The following Okta provisioning features are supported:
- Create Users—New users created in Okta will also be created in Umbrella.
- Update User Attributes—Updates to a user's profile through Okta will be pushed to Umbrella.
- Deactivate Users—Deactivating a user through Okta deactivates the user in Umbrella.
- Group Push—Groups in Okta can be pushed to Umbrella.
Configure the Cisco Umbrella App
- On the Umbrella dashboard, navigate to Deployments > Core Identities > Users and Groups.
- Expand the Okta card and click API Keys.
- Expand Okta provisioning on the API Keys page and click Generate Token.
The generated token will be displayed only once. Copy and save the token. These values will need to be entered in the Provisioning tab of the Cisco Umbrella application in the Okta portal.
- Login to Okta and add the Cisco Umbrella User Management app.
- On the Provisioning tab of this app, select Enable API integration and enter the API token. Test the API credentials and save it.
- In the Provisioning to App section, enable the Create Users, Update User Attributes, and Deactivate Users options. Without these options checked, identities will not be provisioned.
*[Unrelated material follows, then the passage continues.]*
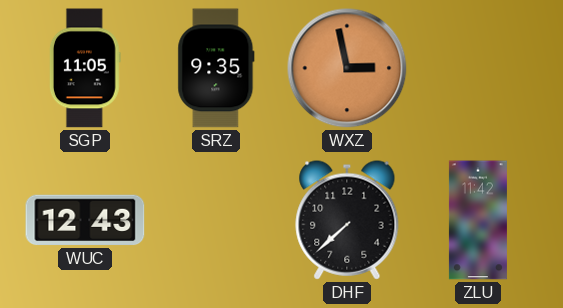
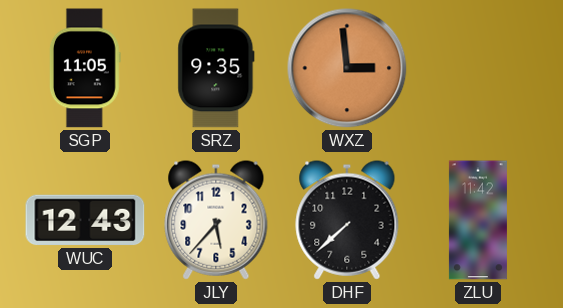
WXZ: 2:58 -> 2:59
JLY: none -> 5:37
- Verify that the following attributes are chosen for synchronization to Umbrella; other attributes are not required:
- Given name
- Family name
- Display name
- Primary email
Note: Umbrella does not list the Given name and Family name attributes for users. Umbrella only lists the Display name and Username attributes.
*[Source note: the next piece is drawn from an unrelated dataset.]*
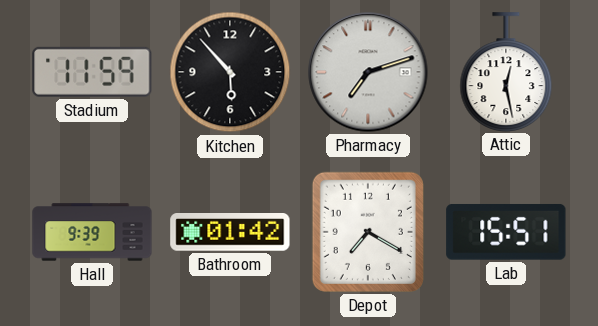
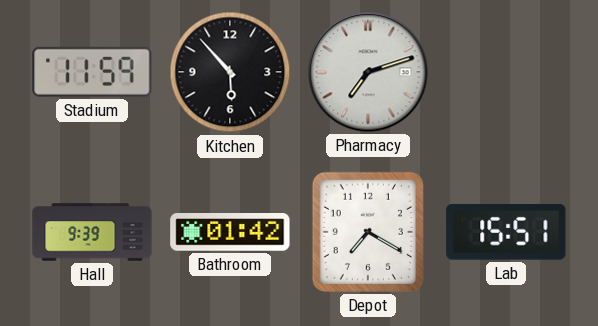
Attic: 12:28 -> none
b. Navigate to the Profile Editor and create a new User Profile Mapping (Okta User to Cisco Umbrella User Management user) for user.objectGUID > nativeObjectId and save the mapping. Select the option to Apply the mappings to all users with this profile.
- Once provisioning is configured, you will need to assign users (people) to this app. You can do this using the Assignments tab on the app. You can assign individual users or specific groups to the app. To assign all users, you can assign the Everyone group to the app.
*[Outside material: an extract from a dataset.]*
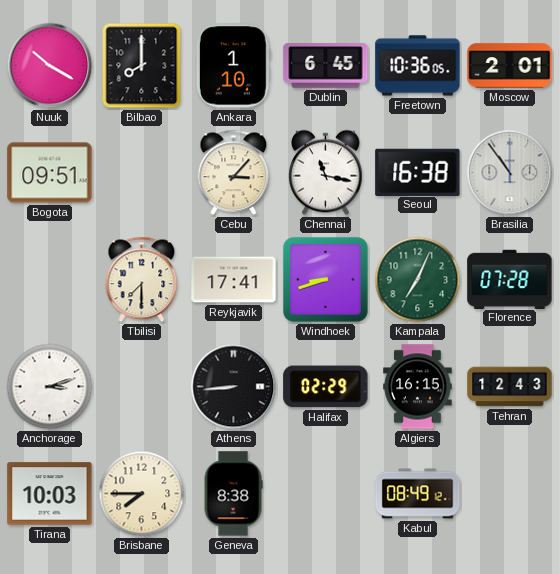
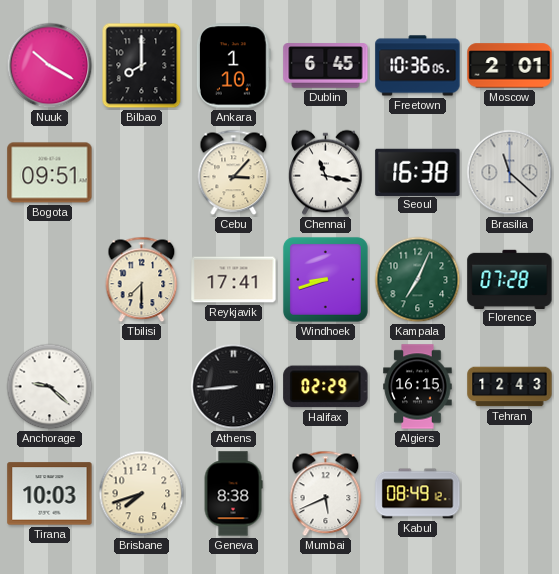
Brasilia: 10:54 -> 11:22
Anchorage: 3:12 -> 9:22
Brisbane: 7:45 -> 7:42
Mumbai: none -> 5:41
Note: Assigning groups to the app will not provision these groups to Umbrella. Only users that are members of the assigned groups will be provisioned. Do not manually enter any value for the nativeObjectId field when assigning any groups and users. To avoid provisioning errors, leave this field as-is.
Once users and groups are assigned, these users will automatically start getting provisioned to Umbrella. Wait for all users to show up on the Umbrella dashboard before starting to push groups. This can take time depending on the number of users provisioned.
- Once you have confirmed that all users have been provisioned to Umbrella, you can provision groups and group membership to Umbrella using the Push Groups tab of the Cisco Umbrella app on the Okta portal. Pushing a group does not sync any users and only provisions the group to Umbrella.
Note: Okta does not recommend pushing groups that are assigned to the application. So if you have assigned the ‘Everyone’ group to the application, you should not push the same group.
Cisco Umbrella supports provisioning of maximum 200 groups. It is recommended to push only those groups that you wish to configure Umbrella policy on.
- You can view the provisioning logs from the Cisco Umbrella app to analyze the progress of provisioning.
- You can view the users and groups provisioned from Okta on the Users and Groups page.
Note: Cisco Umbrella recommends refreshing the SCIM token at least once every 180 days for security reasons. You can refresh the token on the API Keys page of the Umbrella dashboard. Ensure that you immediately copy the new token to the Cisco Umbrella app on Okta so that provisioning is not impacted. Refreshing the SCIM token is the full responsibility of the user; Umbrella does not perform this action.